Current rules – which came into effect last year – force superannuation funds to disclose the identity, value and weighting of the listed securities they hold every six months.

Outside of stocks, things become more murky, explains Morningstar Australia’s director of manager research Grant Kennaway.

“On the fixed income side, there's no obligation to disclose the individual holdings, just the asset manager that is managing the money,” he says.

For example, where a super fund hires external fund managers.

“So if you're in an Australian super fund, and they use a third party manager like Pimco, they’ll name Pimco, but you've got no idea what Pimco is investing in.”

And here is why it matters for investors.

Take the recent wipeout of the value of Credit Suisse hybrids as an example – did any Australian superannuation funds hold Credit Suisse hybrids? Investors may never know.

“You're never going to know if your fund had exposure to Credit Suisse hybrids because it's not disclosed, you’re just relying on the good graces of your super fund to tell you. But they wouldn't tell you.”

Disclosure obligations are even weaker for private assets. At the security level, super funds aren’t required to disclose their unlisted assets. It’s the same for unlisted property and infrastructure.

And there’s no doubt that many superannuation funds have embraced the use of unlisted assets. Data from the Association of Superannuation Funds of Australia shows, on average, MySuper funds hold over 20% of assets in unlisted property, infrastructure, and private equity.

“Australia has a compulsory superannuation system. So if the government is taking money out of your paycheck and allocating it to super, I think it's incumbent on them to enforce disclosure of what you're actually invested in,” Kennaway says.

If not just for the risks, investors should be able to know if their super fund is investing in private assets that align with their values.
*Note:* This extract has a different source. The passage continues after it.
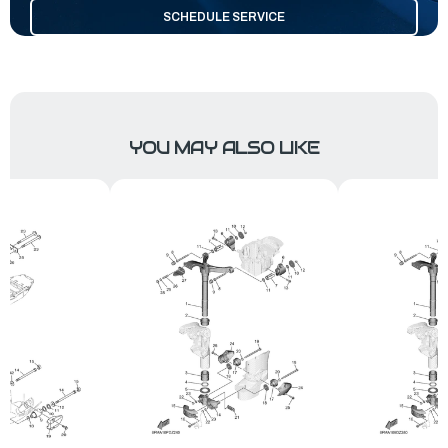
SCHEDULE SERVICE
YOU MAY ALSO LIKE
“People have considerations about exposure to environmental issues or social issues, be it alcohol or tobacco, you should just be able to see where your money is,” he says.

“It's your money, you should know where it is.”

Investors should know their exposure to global events

Managed funds have even fewer obligations around disclosure. I.e., none.

In fact, a study undertaken by Morningstar ranked Australia last out of 26 countries on managed funds disclosures.

Investors in the United States, Canada, the United Kingdom can go on the websites of asset managers and see how their money is invested.

This chart shows just how far behind we rank. It shows an indication of how often portfolio data is provided to Morningstar in each country.

chart

Morningstar receives portfolios for 42% of Australian funds on a monthly basis, and another 9% quarterly, but for 44% of funds, Morningstar receives no portfolio at all.

chart

Why does it matter?

When big events happen – like the collapse of Adani’s share price following a scathing short-sellers report, or the downfall of China’s Evergrande – many investors are blind to their investment exposure.

We do our best to reveal the impact on Australian investors, but we can only show what we know.

“With most funds, asset managers will have the top 10 holdings on their website, but the top 10 holdings don't tell the whole story,” Kennaway says.

The reasons for not disclosing – administrative burdens and IP concerns – are not credible, Kennaway says.

“Every other market has obligations and they disclose their holdings with a lag, so what goes to market might be 2, 3, 6 months old.

“So the arguments about administrative burden and sharing IP just aren’t credible from a Morningstar perspective.”

The fact it’s done everywhere else without consequence makes it easy to draw another conclusion, and that is that the industry is deliberately trying to hide things like who and what they’re holding – and how they’re performing.

For investors genuinely concerned over this lack of transparency, Kennaway notes exchange-traded funds (ETFs) are a way to get around this.

“ETFs have, by far, the best disclosure in the marketplace, because they're daily traded and there needs to be price discovery.

“So I think the growth of ETFs – there's a number of reasons why they're growing – one is liquidity and ease of transaction costs, but I think that disclosure is also an element of strength of ETFs as well."